Segment Start: PROVIDED INFORMATION

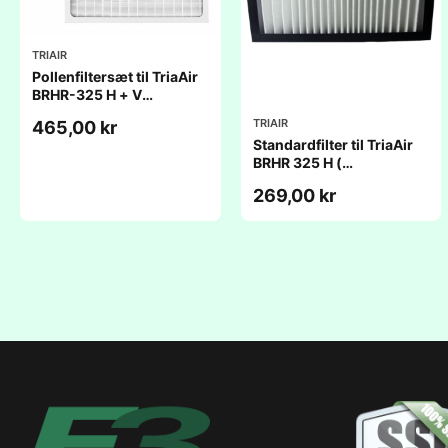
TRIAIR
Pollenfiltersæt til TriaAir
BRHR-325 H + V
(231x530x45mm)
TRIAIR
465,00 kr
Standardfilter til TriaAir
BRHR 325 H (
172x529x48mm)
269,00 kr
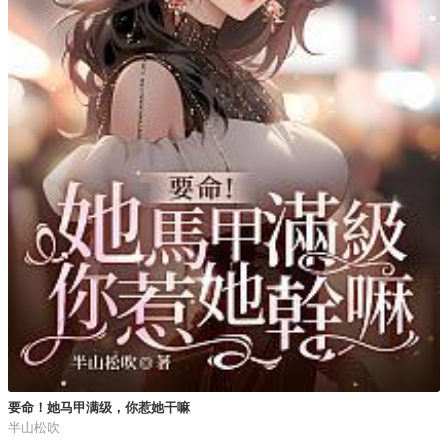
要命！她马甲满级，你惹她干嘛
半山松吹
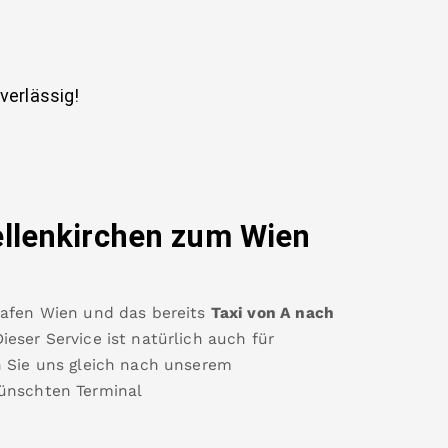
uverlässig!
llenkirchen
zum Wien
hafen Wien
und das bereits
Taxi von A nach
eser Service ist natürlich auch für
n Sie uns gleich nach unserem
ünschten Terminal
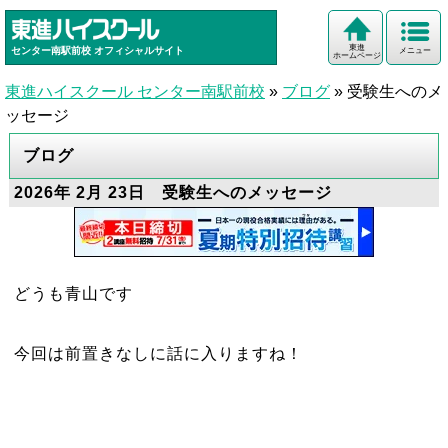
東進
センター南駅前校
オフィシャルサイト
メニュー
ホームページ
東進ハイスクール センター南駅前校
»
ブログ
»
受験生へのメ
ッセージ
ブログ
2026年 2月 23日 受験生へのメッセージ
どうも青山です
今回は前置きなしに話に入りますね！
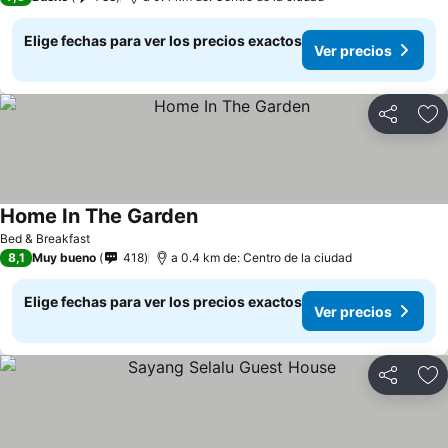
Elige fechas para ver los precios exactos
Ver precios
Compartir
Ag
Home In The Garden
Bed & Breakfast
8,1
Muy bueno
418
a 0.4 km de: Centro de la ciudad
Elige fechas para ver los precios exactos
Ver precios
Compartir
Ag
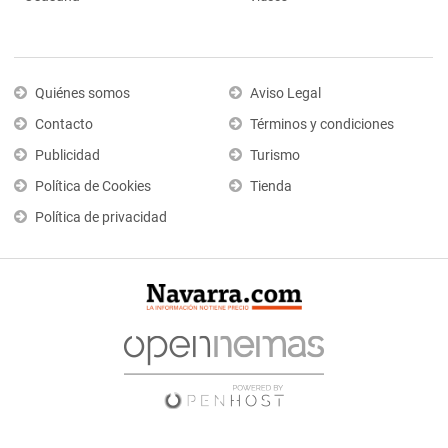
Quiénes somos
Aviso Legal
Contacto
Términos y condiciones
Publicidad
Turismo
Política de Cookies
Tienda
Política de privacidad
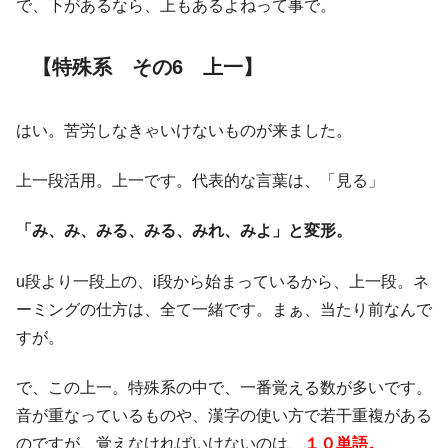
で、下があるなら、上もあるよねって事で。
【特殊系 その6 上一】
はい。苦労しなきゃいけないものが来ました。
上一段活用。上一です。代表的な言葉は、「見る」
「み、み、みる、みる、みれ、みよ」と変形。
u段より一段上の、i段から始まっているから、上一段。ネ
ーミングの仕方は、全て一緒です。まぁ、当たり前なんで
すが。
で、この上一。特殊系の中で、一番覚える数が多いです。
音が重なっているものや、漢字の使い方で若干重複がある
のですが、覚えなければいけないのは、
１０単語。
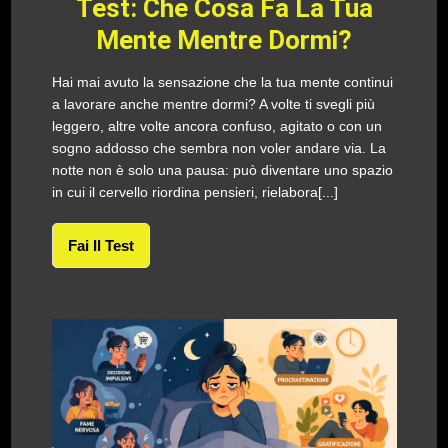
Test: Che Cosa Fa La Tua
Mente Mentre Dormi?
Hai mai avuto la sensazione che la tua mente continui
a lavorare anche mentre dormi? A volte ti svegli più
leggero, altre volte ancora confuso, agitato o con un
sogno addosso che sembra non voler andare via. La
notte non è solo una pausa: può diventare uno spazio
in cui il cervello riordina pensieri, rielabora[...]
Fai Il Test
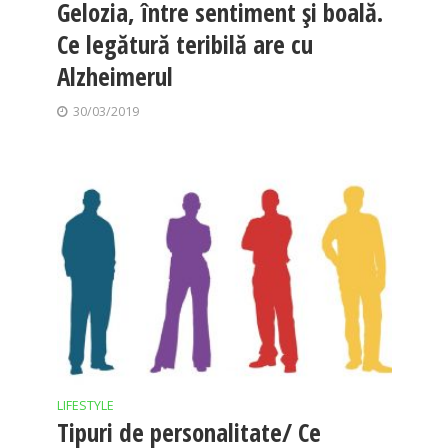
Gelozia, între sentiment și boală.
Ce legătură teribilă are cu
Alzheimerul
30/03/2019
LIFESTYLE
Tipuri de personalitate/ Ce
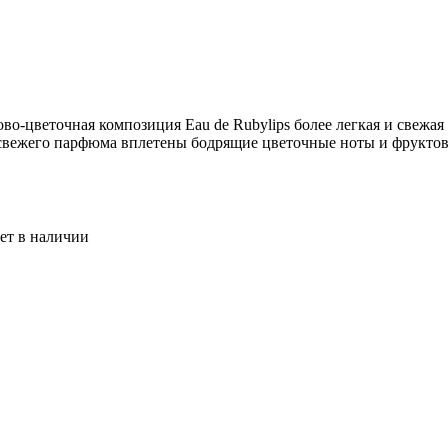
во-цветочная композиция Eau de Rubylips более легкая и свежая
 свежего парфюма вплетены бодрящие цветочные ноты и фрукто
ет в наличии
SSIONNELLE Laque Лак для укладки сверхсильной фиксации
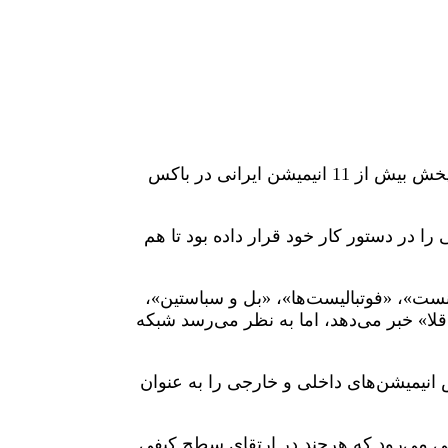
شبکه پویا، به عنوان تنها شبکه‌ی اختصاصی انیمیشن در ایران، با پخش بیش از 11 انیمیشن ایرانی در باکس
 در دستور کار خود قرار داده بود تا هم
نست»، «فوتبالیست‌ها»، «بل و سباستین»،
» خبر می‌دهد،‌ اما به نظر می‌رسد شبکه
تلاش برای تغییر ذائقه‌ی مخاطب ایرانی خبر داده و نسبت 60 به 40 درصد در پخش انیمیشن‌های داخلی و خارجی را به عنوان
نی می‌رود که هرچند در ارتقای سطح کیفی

Segment End: PROVIDED INFORMATION
Segment Start: PROVIDED INFORMATION

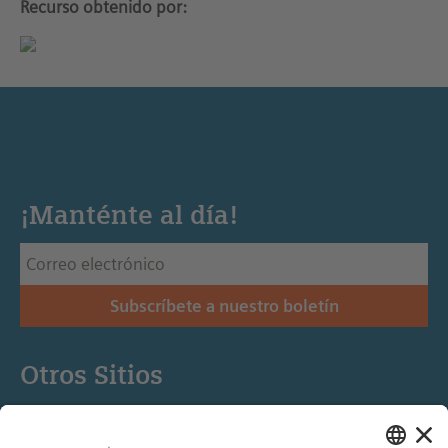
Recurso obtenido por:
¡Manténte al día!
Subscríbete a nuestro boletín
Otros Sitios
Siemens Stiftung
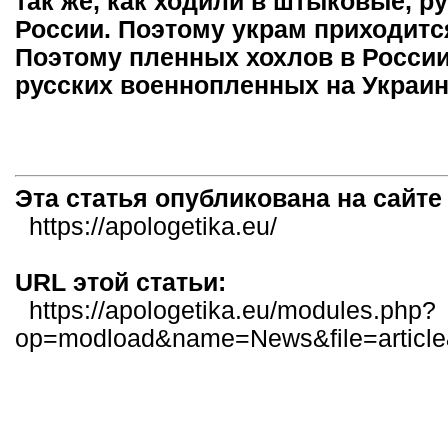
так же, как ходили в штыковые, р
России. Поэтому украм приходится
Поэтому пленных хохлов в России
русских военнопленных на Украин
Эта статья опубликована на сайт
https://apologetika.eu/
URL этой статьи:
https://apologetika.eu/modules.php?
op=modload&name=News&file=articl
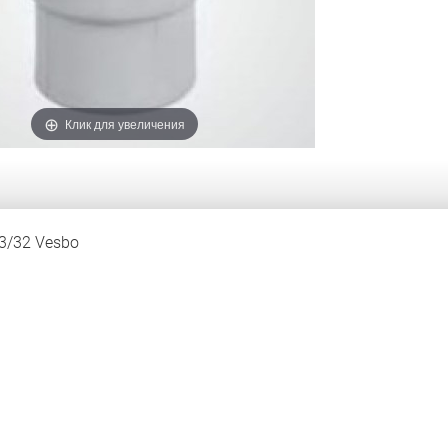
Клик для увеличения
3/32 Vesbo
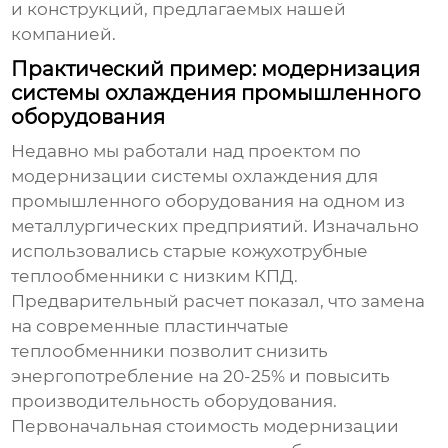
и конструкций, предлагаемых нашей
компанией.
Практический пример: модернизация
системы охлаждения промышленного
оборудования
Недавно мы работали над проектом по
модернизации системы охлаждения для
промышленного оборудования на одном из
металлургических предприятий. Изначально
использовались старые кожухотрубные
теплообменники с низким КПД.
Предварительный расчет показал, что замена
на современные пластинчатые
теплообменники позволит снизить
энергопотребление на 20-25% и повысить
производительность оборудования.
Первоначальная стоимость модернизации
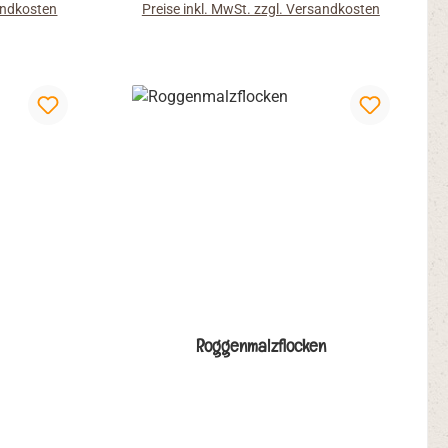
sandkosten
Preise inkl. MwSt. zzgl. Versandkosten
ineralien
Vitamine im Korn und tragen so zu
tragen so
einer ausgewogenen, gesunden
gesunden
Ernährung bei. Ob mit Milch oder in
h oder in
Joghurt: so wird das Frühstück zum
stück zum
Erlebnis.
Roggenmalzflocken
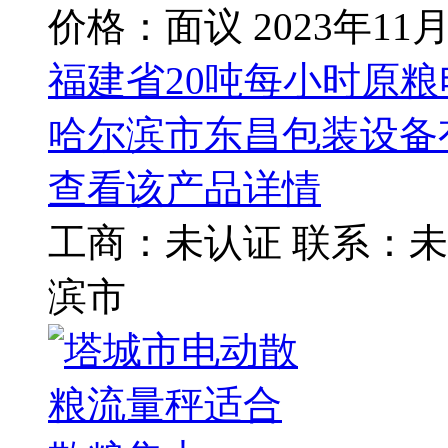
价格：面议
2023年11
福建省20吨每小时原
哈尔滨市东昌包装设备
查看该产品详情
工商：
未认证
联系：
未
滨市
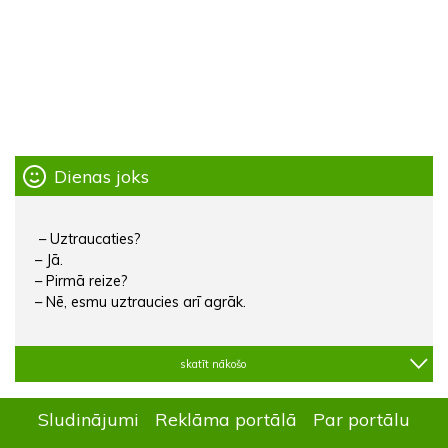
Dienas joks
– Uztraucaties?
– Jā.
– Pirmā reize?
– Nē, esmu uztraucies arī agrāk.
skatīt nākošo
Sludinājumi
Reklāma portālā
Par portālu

Segment End: PROVIDED INFORMATION
Segment Start: PROVIDED INFORMATION

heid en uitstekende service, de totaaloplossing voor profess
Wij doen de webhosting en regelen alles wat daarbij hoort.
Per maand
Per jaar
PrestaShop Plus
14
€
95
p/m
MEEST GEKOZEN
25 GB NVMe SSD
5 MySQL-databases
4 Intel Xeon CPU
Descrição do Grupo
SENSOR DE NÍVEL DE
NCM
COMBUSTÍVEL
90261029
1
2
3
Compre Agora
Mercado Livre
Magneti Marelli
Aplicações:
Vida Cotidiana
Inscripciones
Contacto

Segment End: PROVIDED INFORMATION

REQUIRED ACTION » Return word for word the lines of the listing above, starting at the line with "SSIONNELLE Laque Лак" and ending at the line with "نی می‌رود که هرچند در ارتقای سطح کیفی", both included. Pictures do not belong in the copy.

RESPONSE »
SSIONNELLE Laque Лак для укладки сверхсильной фиксации
شبکه پویا، به عنوان تنها شبکه‌ی اختصاصی انیمیشن در ایران، با پخش بیش از 11 انیمیشن ایرانی در باکس
 در دستور کار خود قرار داده بود تا هم
نست»، «فوتبالیست‌ها»، «بل و سباستین»،
» خبر می‌دهد،‌ اما به نظر می‌رسد شبکه
تلاش برای تغییر ذائقه‌ی مخاطب ایرانی خبر داده و نسبت 60 به 40 درصد در پخش انیمیشن‌های داخلی و خارجی را به عنوان
نی می‌رود که هرچند در ارتقای سطح کیفی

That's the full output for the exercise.